ところで「中宮」というのは、少し変わった地名ですが、付近にある神社が由来です。白山信仰の中心は、ここからずっと金沢方面の麓へ下った場所に鎮座する、全国の白山神社の総本社・白山比咩神社(しらやまひめじんじゃ)ですが、白山山頂に奥宮があり、その他にも白山を信仰の対象とする数多くの神社が周辺にあります。中宮のあたりにもそうした神社があって、白山比咩神社と奥宮の間に位置することから、「中宮」という名が付いたようです。中宮温泉からいくらか麓へ下った新中宮温泉の近くにある、笥笠中宮神社(すがさちゅうぐうじんじゃ)がそれで、別の場所にある佐羅早松神社(さらはやまつじんじゃ)、白山別宮神社(しらやまべつくうじんじゃ)とともに、「中宮三社」と呼ばれました。白山比咩神社を中心とする「本宮四社」とともに、「白山七社」とも呼ばれ、白山信仰を代表する、有力な神社だったようです。

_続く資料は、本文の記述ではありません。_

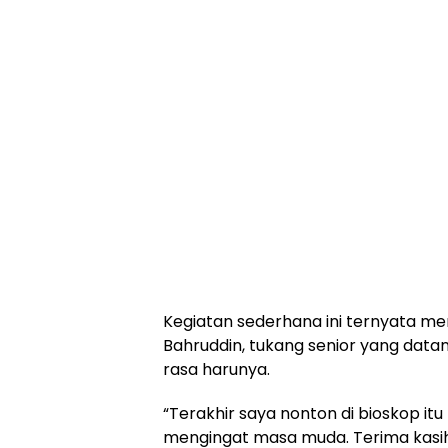
Kegiatan sederhana ini ternyata m
Bahruddin, tukang senior yang data
rasa harunya.
“Terakhir saya nonton di bioskop itu
mengingat masa muda. Terima kasi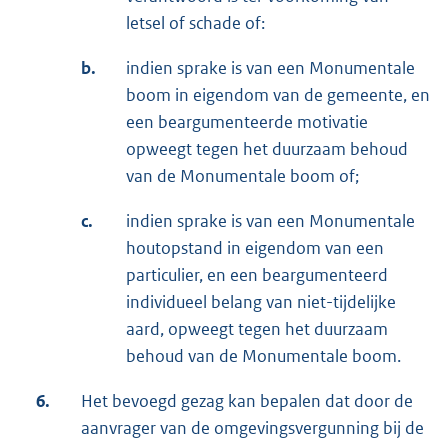
letsel of schade of:
b.
indien sprake is van een Monumentale
boom in eigendom van de gemeente, en
een beargumenteerde motivatie
opweegt tegen het duurzaam behoud
van de Monumentale boom of;
c.
indien sprake is van een Monumentale
houtopstand in eigendom van een
particulier, en een beargumenteerd
individueel belang van niet-tijdelijke
aard, opweegt tegen het duurzaam
behoud van de Monumentale boom.
6.
Het bevoegd gezag kan bepalen dat door de
aanvrager van de omgevingsvergunning bij de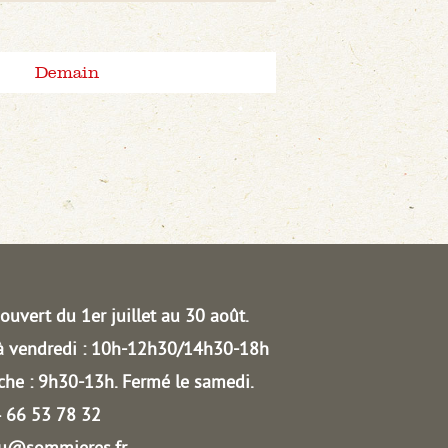
Demain
ouvert du 1er juillet au 30 août.
à vendredi : 10h-12h30/14h30-18h
he : 9h30-13h.
Fermé le samedi.
04 66 53 78 32
au@sommieres.fr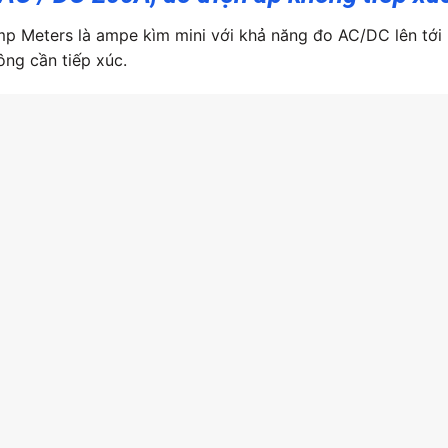
p Meters là ampe kìm mini với khả năng đo AC/DC lên tới
ng cần tiếp xúc.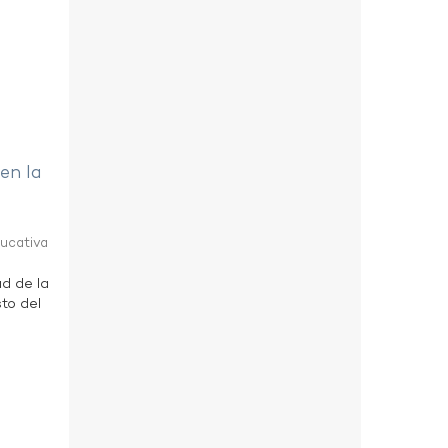
 en la
ducativa
ad de la
to del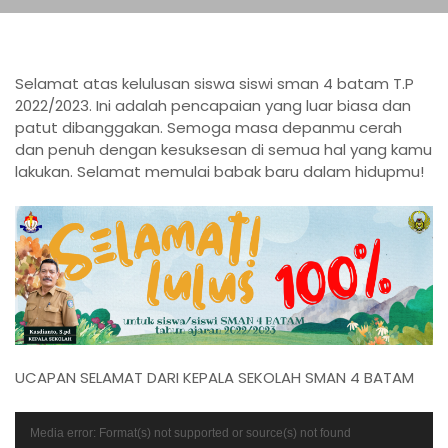
Selamat atas kelulusan siswa siswi sman 4 batam T.P
2022/2023. Ini adalah pencapaian yang luar biasa dan
patut dibanggakan. Semoga masa depanmu cerah
dan penuh dengan kesuksesan di semua hal yang kamu
lakukan. Selamat memulai babak baru dalam hidupmu!
UCAPAN SELAMAT DARI KEPALA SEKOLAH SMAN 4 BATAM
P
Media error: Format(s) not supported or source(s) not found
e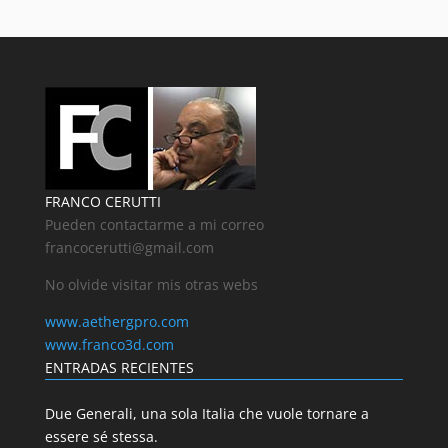
FRANCO CERUTTI
Pueden contactarme a mi correo
francocerutti@gmail.com
No olvide visitar mis otras webs
www.aethergpro.com
www.franco3d.com
ENTRADAS RECIENTES
Due Generali, una sola Italia che vuole tornare a
essere sé stessa.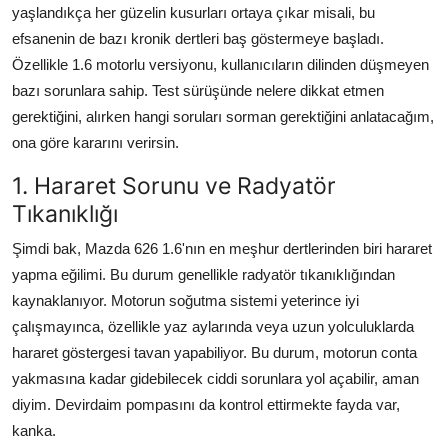
yaşlandıkça her güzelin kusurları ortaya çıkar misali, bu
Aydınlatma & Görüş
efsanenin de bazı kronik dertleri baş göstermeye başladı.
Özellikle 1.6 motorlu versiyonu, kullanıcıların dilinden düşmeyen
Şanzıman & Aktarma
bazı sorunlara sahip. Test sürüşünde nelere dikkat etmen
Dizel Sistemler
gerektiğini, alırken hangi soruları sorman gerektiğini anlatacağım,
ona göre kararını verirsin.
Multimedya & Elektronik
1. Hararet Sorunu ve Radyatör
Tıkanıklığı
Şimdi bak, Mazda 626 1.6'nın en meşhur dertlerinden biri hararet
yapma eğilimi. Bu durum genellikle radyatör tıkanıklığından
kaynaklanıyor. Motorun soğutma sistemi yeterince iyi
çalışmayınca, özellikle yaz aylarında veya uzun yolculuklarda
hararet göstergesi tavan yapabiliyor. Bu durum, motorun conta
yakmasına kadar gidebilecek ciddi sorunlara yol açabilir, aman
diyim. Devirdaim pompasını da kontrol ettirmekte fayda var,
kanka.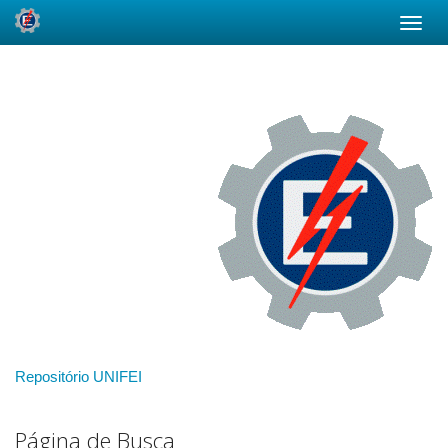
Skip
navigation
Repositório UNIFEI
Página de Busca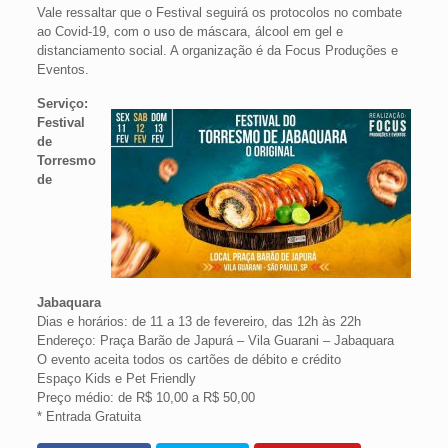
Vale ressaltar que o Festival seguirá os protocolos no combate
ao Covid-19, com o uso de máscara, álcool em gel e
distanciamento social. A organização é da Focus Produções e
Eventos.
Serviço:
Festival
de
Torresmo
de
Jabaquara
Dias e horários: de 11 a 13 de fevereiro, das 12h às 22h
Endereço: Praça Barão de Japurá – Vila Guarani – Jabaquara
O evento aceita todos os cartões de débito e crédito
Espaço Kids e Pet Friendly
Preço médio: de R$ 10,00 a R$ 50,00
* Entrada Gratuita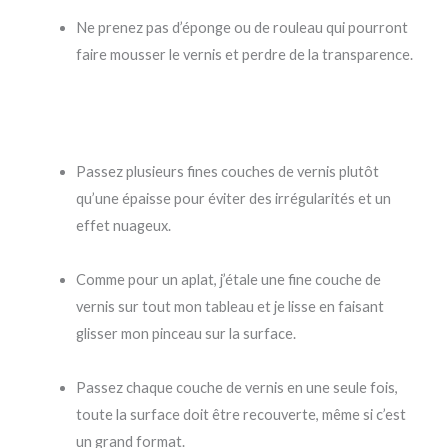
Ne prenez pas d’éponge ou de rouleau qui pourront
faire mousser le vernis et perdre de la transparence.
Passez plusieurs fines couches de vernis plutôt
qu’une épaisse pour éviter des irrégularités et un
effet nuageux.
Comme pour un aplat, j’étale une fine couche de
vernis sur tout mon tableau et je lisse en faisant
glisser mon pinceau sur la surface.
Passez chaque couche de vernis en une seule fois,
toute la surface doit être recouverte, même si c’est
un grand format.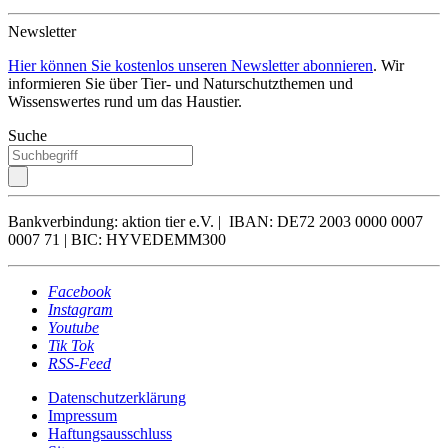
Newsletter
Hier können Sie kostenlos unseren Newsletter abonnieren
. Wir
informieren Sie über Tier- und Naturschutzthemen und
Wissenswertes rund um das Haustier.
Suche
Bankverbindung: aktion tier e.V. | IBAN: DE72 2003 0000 0007
0007 71 | BIC: HYVEDEMM300
Facebook
Instagram
Youtube
Tik Tok
RSS-Feed
Datenschutzerklärung
Impressum
Haftungsausschluss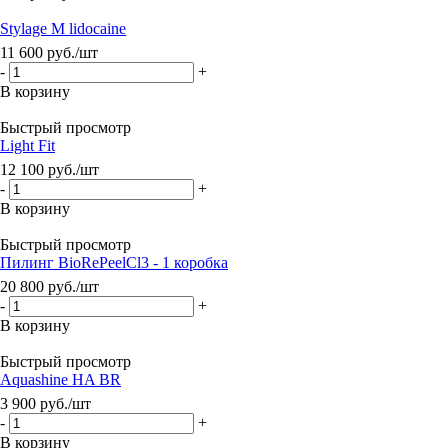
Stylage M lidocaine
11 600
руб.
/шт
-
+
В корзину
Быстрый просмотр
Light Fit
12 100
руб.
/шт
-
+
В корзину
Быстрый просмотр
Пилинг BioRePeelCl3 - 1 коробка
20 800
руб.
/шт
-
+
В корзину
Быстрый просмотр
Aquashine HA BR
3 900
руб.
/шт
-
+
В корзину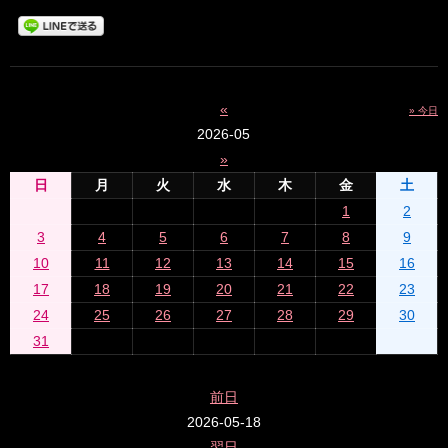
«
» 今日
2026-05
»
日
月
火
水
木
金
土
1
2
3
4
5
6
7
8
9
10
11
12
13
14
15
16
17
18
19
20
21
22
23
24
25
26
27
28
29
30
31
前日
2026-05-18
翌日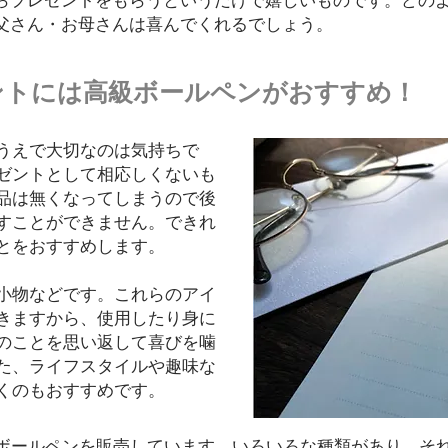
らプレゼントをもらうというだけで嬉しいものです。どの
父さん・お母さんは喜んでくれるでしょう。
ントには高級ボールペンがおすすめ！
うえで大切なのは気持ちで
ゼントとして相応しくないも
品は無くなってしまうので後
すことができません。できれ
とをおすすめします。
小物などです。これらのアイ
きますから、使用したり身に
のことを思い返して喜びを噛
た、ライフスタイルや趣味な
くのもおすすめです。
ボールペンを販売しています。いろいろな種類があり、そ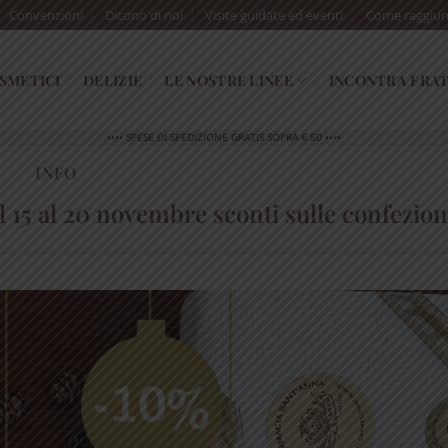
Convenzioni
Dicono di noi
Visite guidate ed eventi
Come raggiun
SMETICI
DELIZIE
LE NOSTRE LINEE
INCONTRA FRAT
•••• SPESE DI SPEDIZIONE GRATIS SOPRA € 50 ••••
INFO
l 15 al 20 novembre sconti sulle confezion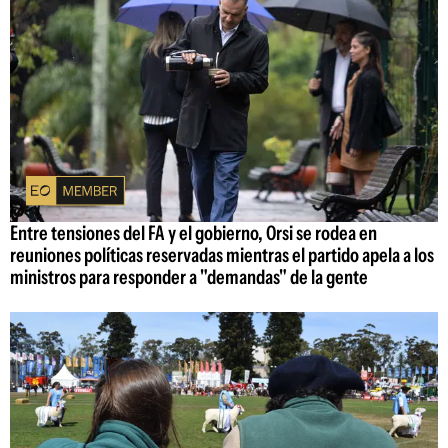
Entre tensiones del FA y el gobierno, Orsi se rodea en
reuniones políticas reservadas mientras el partido apela a los
ministros para responder a "demandas" de la gente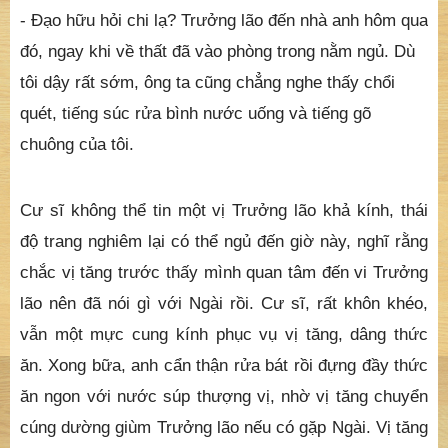
- Ðạo hữu hỏi chi lạ? Trưởng lão đến nhà anh hôm qua
đó, ngay khi về thất đã vào phòng trong nằm ngủ. Dù
tôi dậy rất sớm, ông ta cũng chẳng nghe thấy chổi
quét, tiếng súc rửa bình nước uống và tiếng gõ
chuông của tôi.
Cư sĩ không thể tin một vị Trưởng lão khả kính, thái
độ trang nghiêm lại có thể ngủ đến giờ này, nghĩ rằng
chắc vị tăng trước thấy mình quan tâm đến vi Trưởng
lão nên đã nói gì với Ngài rồi. Cư sĩ, rất khôn khéo,
vẫn một mực cung kính phục vụ vị tăng, dâng thức
ăn. Xong bữa, anh cẩn thận rửa bát rồi đựng đầy thức
ăn ngon với nước súp thượng vị, nhờ vị tăng chuyển
cúng dường giùm Trưởng lão nếu có gặp Ngài. Vị tăng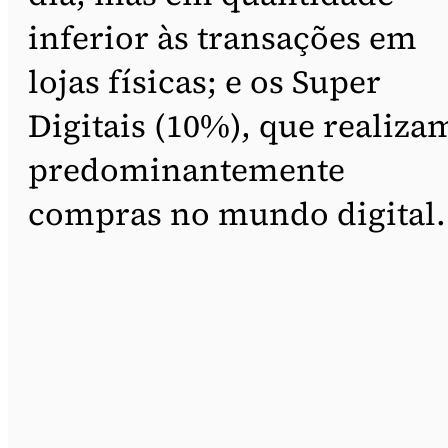
inferior às transações em
lojas físicas; e os Super
Digitais (10%), que realiza
predominantemente
compras no mundo digital.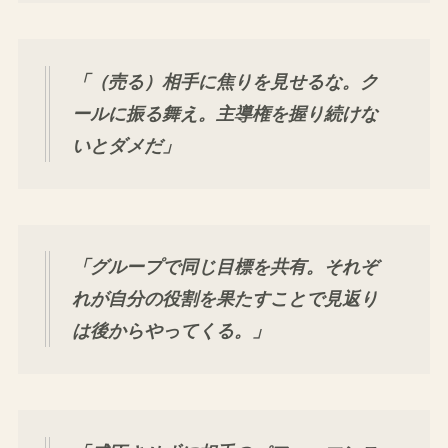
「（売る）相手に焦りを見せるな。ク
ールに振る舞え。主導権を握り続けな
いとダメだ」
「グループで同じ目標を共有。それぞ
れが自分の役割を果たすことで見返り
は後からやってくる。」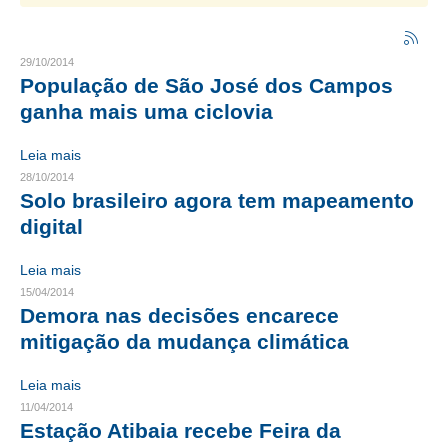
CRESCE BRASIL
29/10/2014
CONSELHO TECNOLÓGICO
População de São José dos Campos
ganha mais uma ciclovia
HISTÓRICO E ATUAÇÃO
Leia mais
COMPOSIÇÃO
28/10/2014
Solo brasileiro agora tem mapeamento
CONSELHOS ASSESSORES
digital
PERSONALIDADES DA TECNOLOGIA
Leia mais
NÚCLEO DA MULHER ENGENHEIRA
15/04/2014
Demora nas decisões encarece
TRANSPARÊNCIA
mitigação da mudança climática
JURÍDICO
Leia mais
CONSULTORIA
11/04/2014
Estação Atibaia recebe Feira da
ACORDOS, CONVENÇÕES E DISSÍDIOS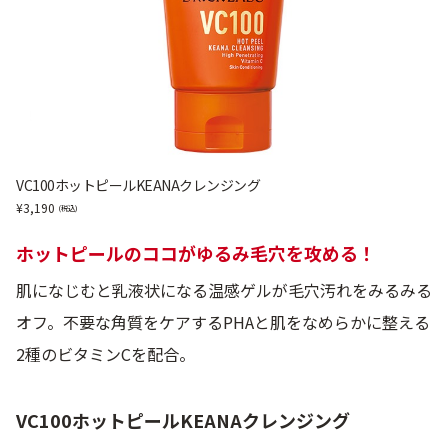
VC100ホットピールKEANAクレンジング
3,190
ホットピールのココがゆるみ毛穴を攻める！
肌になじむと乳液状になる温感ゲルが毛穴汚れをみるみる
オフ。不要な角質をケアするPHAと肌をなめらかに整える
2種のビタミンCを配合。
VC100ホットピールKEANAクレンジング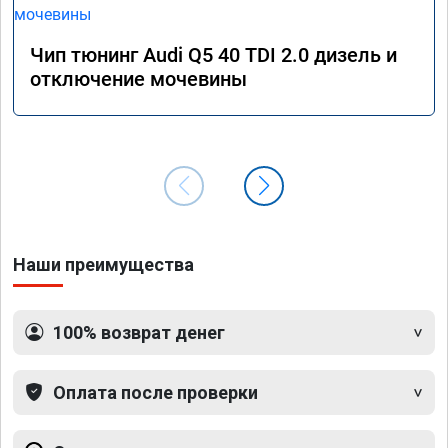
Чип тюнинг Audi Q5 40 TDI 2.0 дизель и
отключение мочевины
Наши преимущества
100% возврат денег
Оплата после проверки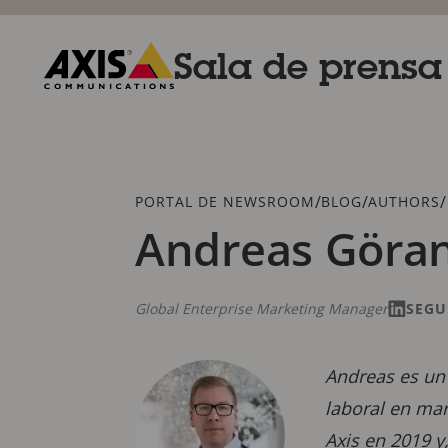
Saltar
al
contenido
Sala de prensa
principal
Axis
Communications
Breadcrumb
/
/
/
PORTAL DE NEWSROOM
BLOG
AUTHORS
Andreas Göra
Global Enterprise Marketing Manager
SEGU
Andreas es un
laboral en mar
Axis en 2019 y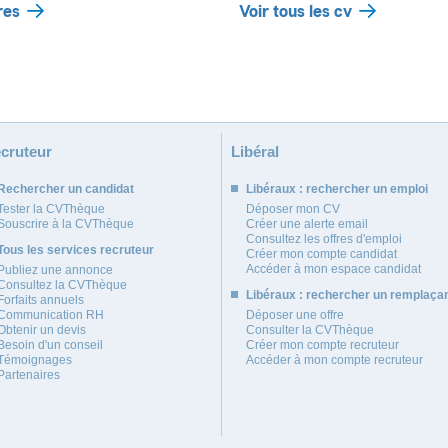
res
Voir tous les cv
cruteur
Libéral
Rechercher un candidat
Libéraux : rechercher un emploi
Tester la CVThèque
Déposer mon CV
Souscrire à la CVThèque
Créer une alerte email
Consultez les offres d'emploi
Tous les services recruteur
Créer mon compte candidat
Accéder à mon espace candidat
Publiez une annonce
Consultez la CVThèque
Libéraux : rechercher un remplaça
Forfaits annuels
Communication RH
Déposer une offre
Obtenir un devis
Consulter la CVThèque
Besoin d'un conseil
Créer mon compte recruteur
Témoignages
Accéder à mon compte recruteur
Partenaires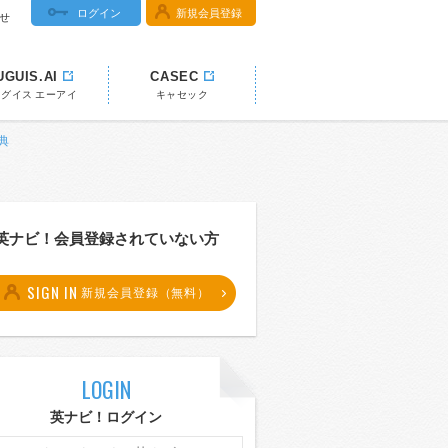
ログイン
新規会員登録
せ
UGUIS.AI
CASEC
ウグイス エーアイ
キャセック
典
英ナビ！会員登録されていない方
SIGN IN
新規会員登録（無料）
LOGIN
英ナビ！ログイン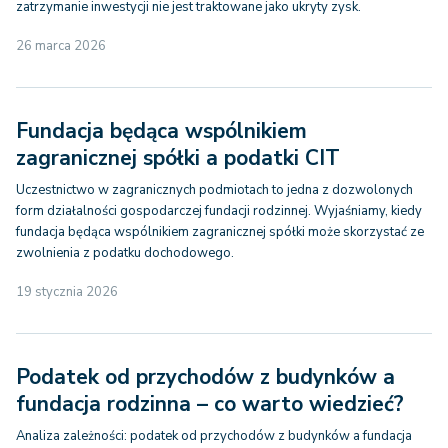
zatrzymanie inwestycji nie jest traktowane jako ukryty zysk.
26 marca 2026
Fundacja będąca wspólnikiem
zagranicznej spółki a podatki CIT
Uczestnictwo w zagranicznych podmiotach to jedna z dozwolonych
form działalności gospodarczej fundacji rodzinnej. Wyjaśniamy, kiedy
fundacja będąca wspólnikiem zagranicznej spółki może skorzystać ze
zwolnienia z podatku dochodowego.
19 stycznia 2026
Podatek od przychodów z budynków a
fundacja rodzinna – co warto wiedzieć?
Analiza zależności: podatek od przychodów z budynków a fundacja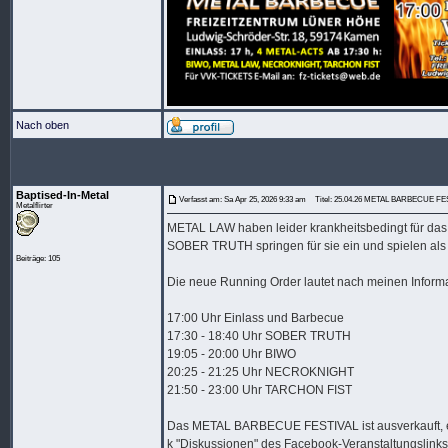
Nach oben
Baptised-In-Metal
Verfasst am: Sa Apr 25, 2026 9:33 am
Titel: 25.04.26 METAL BARBECUE FE
Metalflirter
METAL LAW haben leider krankheitsbedingt für 
SOBER TRUTH springen für sie ein und spielen als 
Beiträge: 105
Die neue Running Order lautet nach meinen Informa
17:00 Uhr Einlass und Barbecue
17:30 - 18:40 Uhr SOBER TRUTH
19:05 - 20:00 Uhr BIWO
20:25 - 21:25 Uhr NECROKNIGHT
21:50 - 23:00 Uhr TARCHON FIST
Das METAL BARBECUE FESTIVAL ist ausverkauft, ev
k "Diskussionen" des Facebook-Veranstaltungslink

白山比咩神社の祭神は、菊理媛神(くくりひめのかみ)で、白山比咩神(しらやまひめのかみ)、とも呼ばれますが、創世の夫婦神である、冥界から逃げ帰ってきた夫・イザナギと、死後の醜い姿を見られ怒って追って来た妻・イザナミの間を取り持った神として、日本書紀に現れます。菊理媛神が何かを言って、両者の争いは終わるのですが、ここで菊理媛神が何を言ったかは書かれておらず、その描写もごくわずかである為、神話上の大きな謎の一つになっています。一方で、国内には数多くの白山神社があり、日本の有力な信仰の一つなのですが、泰澄以前の白山信仰に関わる話はこの神話くらいしかなく、謎を深めています。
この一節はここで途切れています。